大東建託の営業や管理の社員の方の話からも、テナント賃貸は厳しいといったことを言われることがあります。

ですから新たに賃貸住宅を建てるにしても、安易に1階をテナント賃貸にするかどうかは、慎重でなければならないでしょう。

 

追伸:コロナの流行のためにテレワークも急速に普及するようになり、通勤してオフィスで仕事をすることの意義がやや薄れているようです。

おそらくはテレワークも今後は働き方の1つとして定着していくかもしれません。

このてんで、日本経済新聞の2020/5/19の「「3密」で価値剥落 都心の大規模オフィスやタワマン」戸いう記事には不動産事業プロデューサーの牧野知弘氏の見解として以下のように書かれていました。

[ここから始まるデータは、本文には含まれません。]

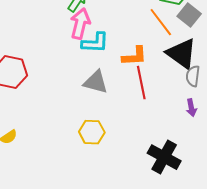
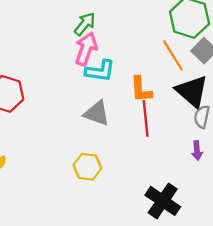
orange L-shape: (134, 56) -> (141, 89), turned 84

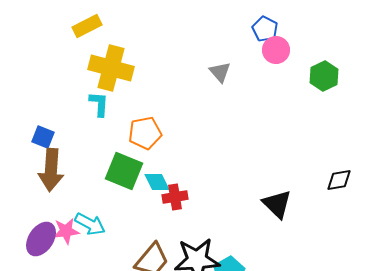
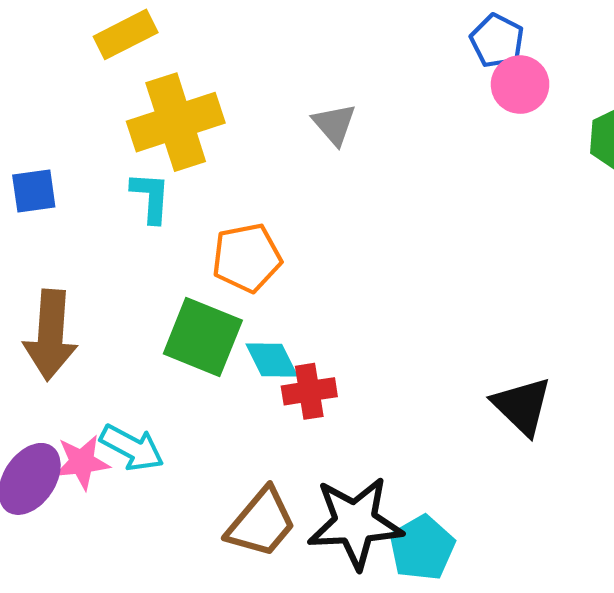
yellow cross: (111, 68) -> (176, 122), turned -33
gray triangle: (220, 72) -> (334, 124), moved
blue square: (43, 137) -> (34, 191), moved, turned -30

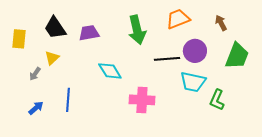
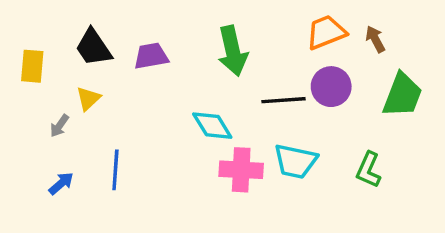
orange trapezoid: (178, 19) -> (326, 32), moved
cyan diamond: (110, 71) -> (212, 126), moved
cyan trapezoid: (193, 82) -> (295, 161), moved

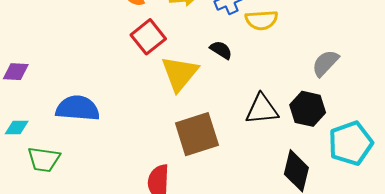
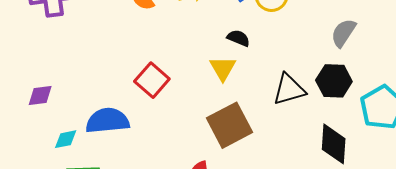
red square: (148, 37) -> (152, 80), moved
yellow triangle: (180, 73) -> (223, 68), moved, size x0.7
cyan diamond: (17, 128) -> (66, 139), moved

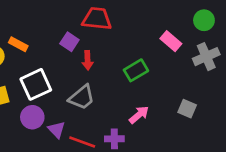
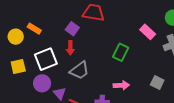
red arrow: (88, 60) -> (70, 48), moved
green rectangle: (136, 70) -> (121, 52), turned -36
pink arrow: (139, 115) -> (121, 85), turned 35

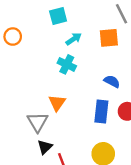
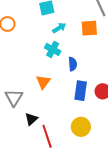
blue semicircle: (112, 81) -> (73, 64), moved, turned 56
gray triangle: (38, 122) -> (14, 98), moved

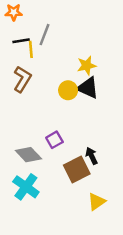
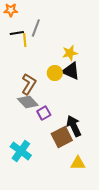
brown L-shape: (22, 79) -> (29, 84), moved
gray diamond: (28, 155) -> (28, 102), moved
black arrow: (92, 156) -> (74, 126), size x1.5
yellow triangle: (97, 202) -> (78, 163), turned 35

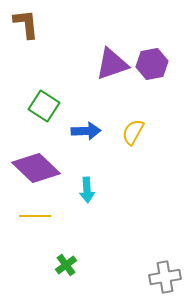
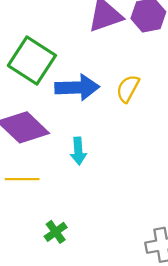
green square: (44, 106) -> (32, 61), size x1.4
blue arrow: (86, 131) -> (77, 87), size x1.4

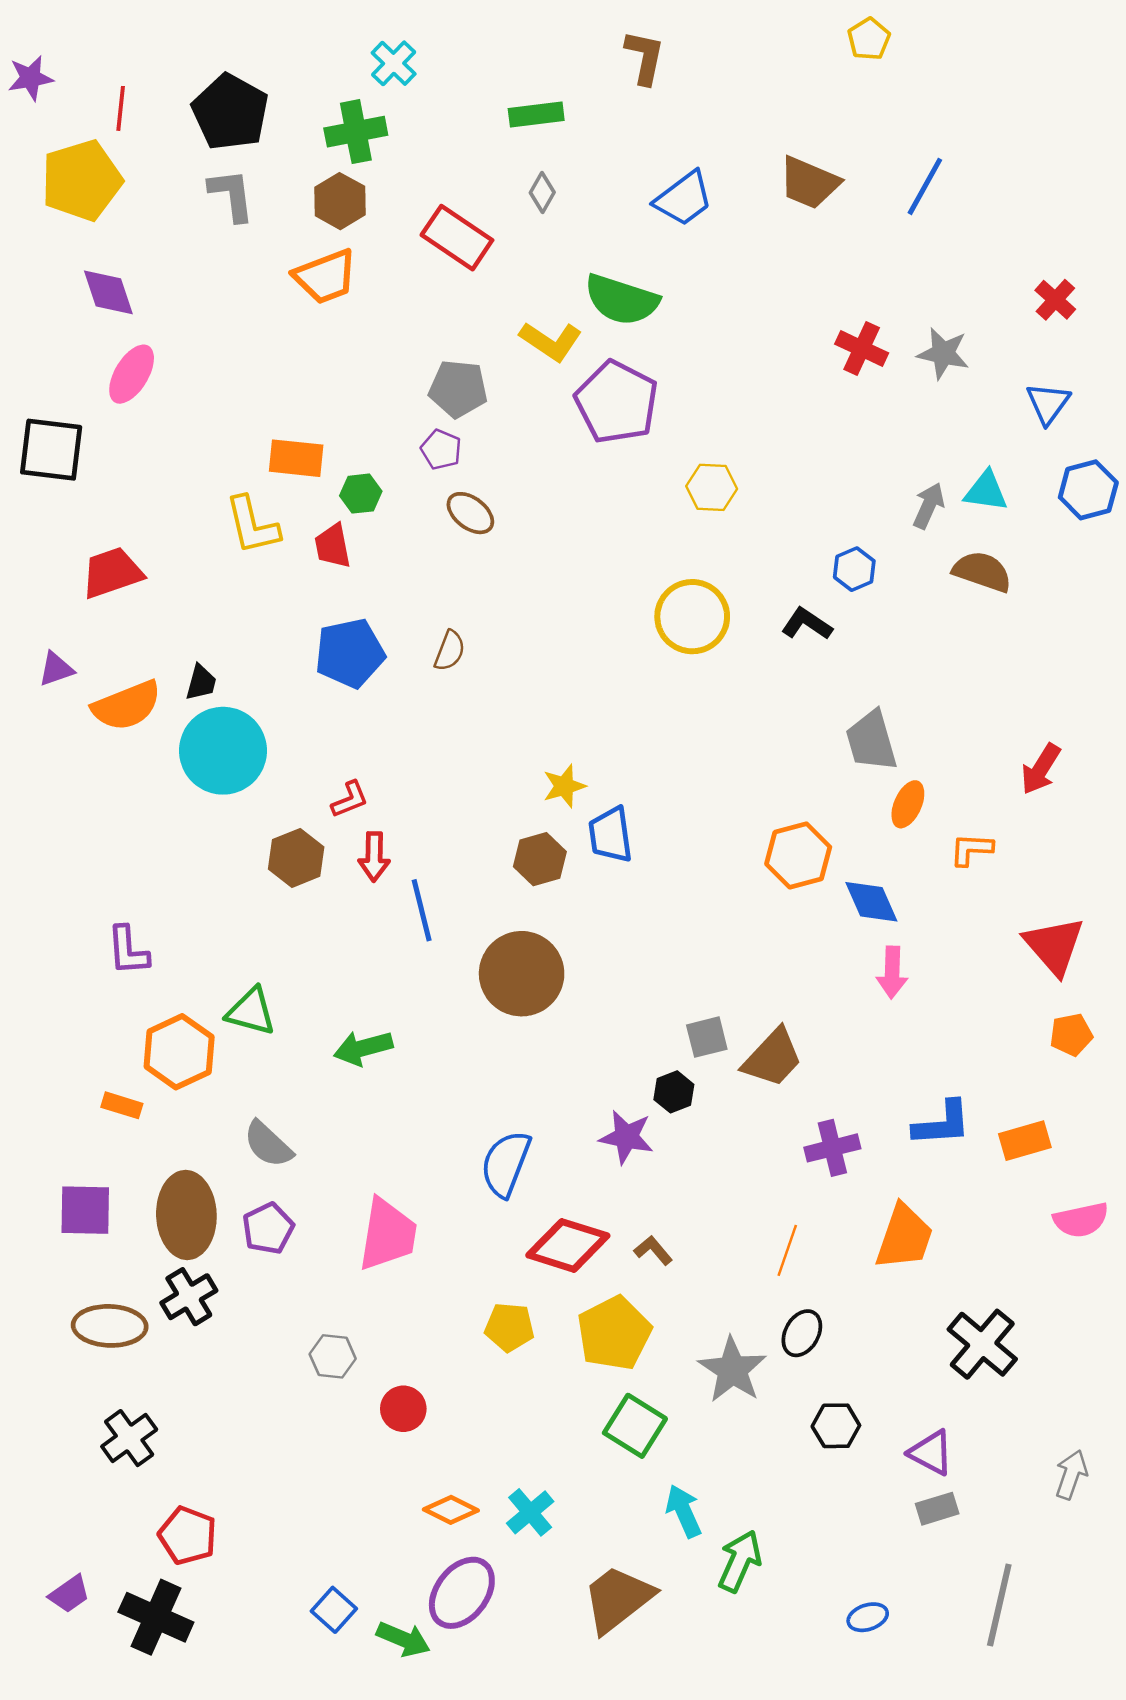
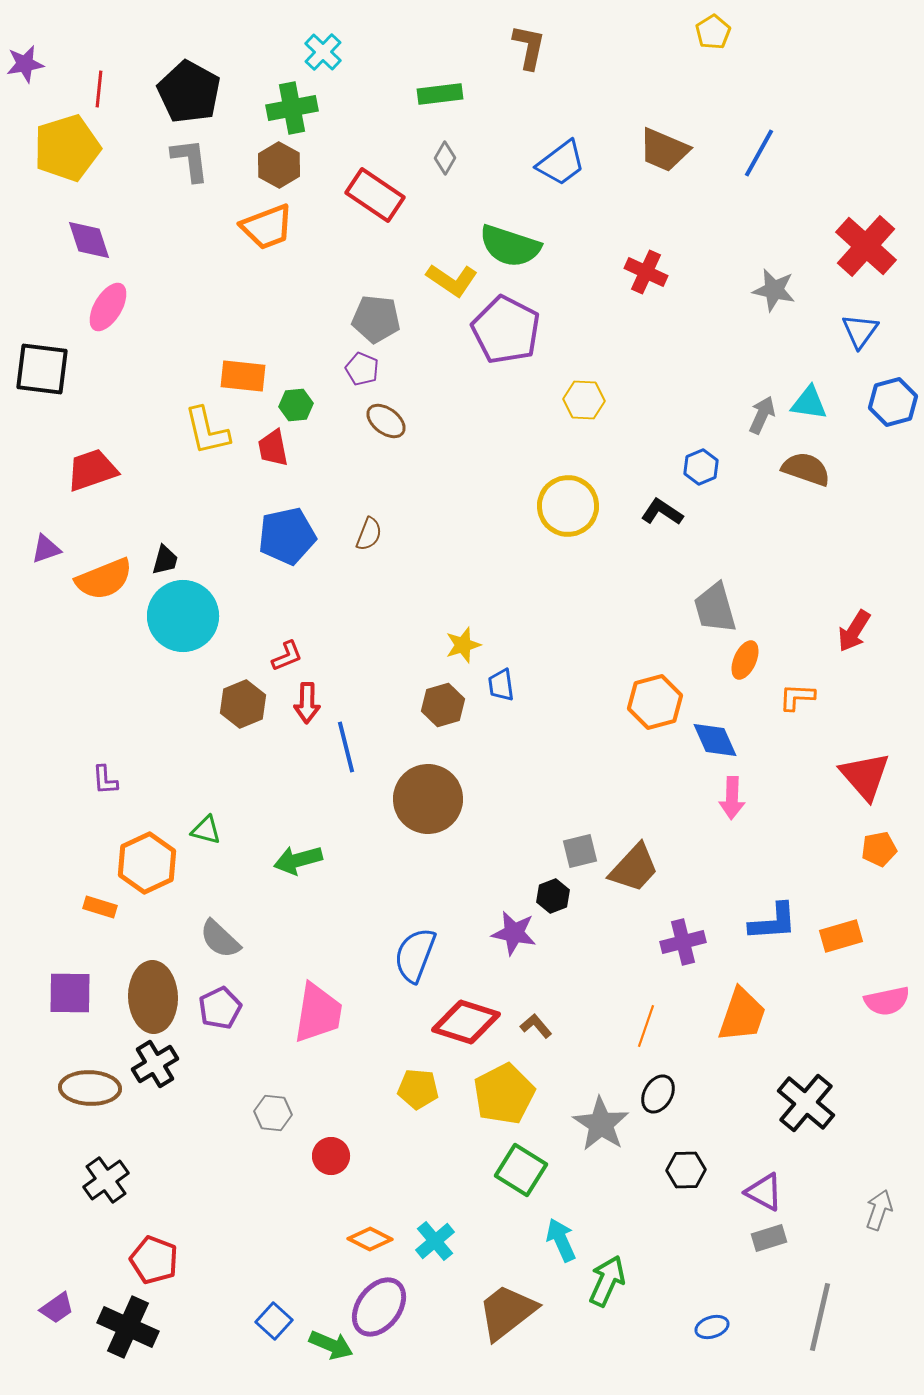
red cross: (1055, 300) -> (866, 246), size x1.8
red cross: (862, 349) -> (646, 272), moved
blue trapezoid: (611, 835) -> (501, 685), size x0.7
purple L-shape: (128, 951) -> (105, 780), size x0.7
green triangle: (251, 1011) -> (206, 830), size x0.7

『3密』を避けるために、1カ所に固まることの方がリスクになり始めています。私の知り合いの企業経営者の中でも、オフィスを東京だけでなく、埼玉や千葉など、首都圏近郊に分散させようとしている人がすでに出始めています。こうした『複数拠点志向』はますます高まっていくでしょう

引用:https://www.nikkei.com/article/DGXMZO59162150V10C20A5000000/(アクセス日2020/6/21)

と書かれています。

このように都心オフィス集中から複数拠点志向が強まるとのことです。